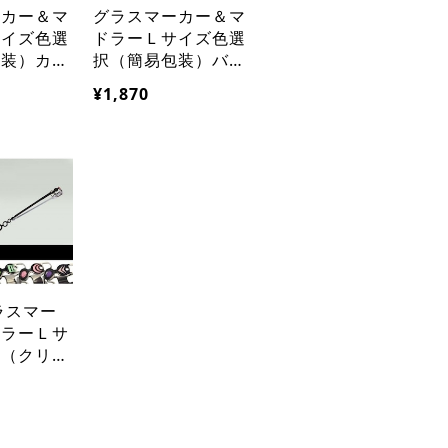
ーカー＆マ
グラスマーカー＆マ
サイズ色選
ドラーＬサイズ色選
包装）カク
択（簡易包装）バー
など健康
用品カクテル水割り
¥1,870
用カラトリ
用アイデア品 パー
涼飲料/
ティグッズ
グラスマー
ドラーＬサ
択（クリア
バー用品カ
割り用アイ
ーティグッ
ントギフ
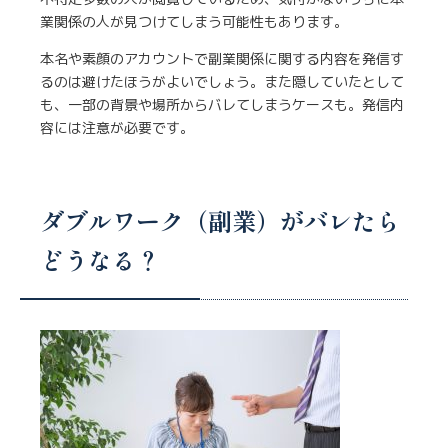
不特定多数の人が閲覧しているため、気付かないうちに本
業関係の人が見つけてしまう可能性もあります。
本名や素顔のアカウントで副業関係に関する内容を発信す
るのは避けたほうがよいでしょう。また隠していたとして
も、一部の背景や場所からバレてしまうケースも。発信内
容には注意が必要です。
ダブルワーク（副業）がバレたら
どうなる？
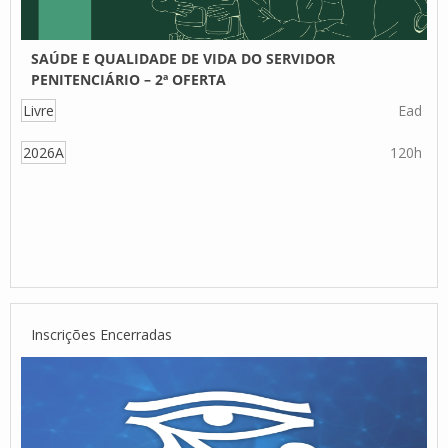
SAÚDE E QUALIDADE DE VIDA DO SERVIDOR
PENITENCIÁRIO – 2ª OFERTA
Livre
Ead
2026A
120h
Inscrições Encerradas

- - - -

Could you retype all the entries above exactly, without the pictures?

ーカー＆マ
グラスマーカー＆マ
サイズ色選
ドラーＬサイズ色選
包装）カク
択（簡易包装）バー
など健康
用品カクテル水割り
¥1,870
用カラトリ
用アイデア品 パー
涼飲料/
ティグッズ
グラスマー
ドラーＬサ
択（クリア
バー用品カ
割り用アイ
ーティグッ
ントギフ
不特定多数の人が閲覧しているため、気付かないうちに本
業関係の人が見つけてしまう可能性もあります。
本名や素顔のアカウントで副業関係に関する内容を発信す
るのは避けたほうがよいでしょう。また隠していたとして
も、一部の背景や場所からバレてしまうケースも。発信内
容には注意が必要です。
ダブルワーク（副業）がバレたら
どうなる？
SAÚDE E QUALIDADE DE VIDA DO SERVIDOR
PENITENCIÁRIO – 2ª OFERTA
Livre
Ead
2026A
120h
Inscrições Encerradas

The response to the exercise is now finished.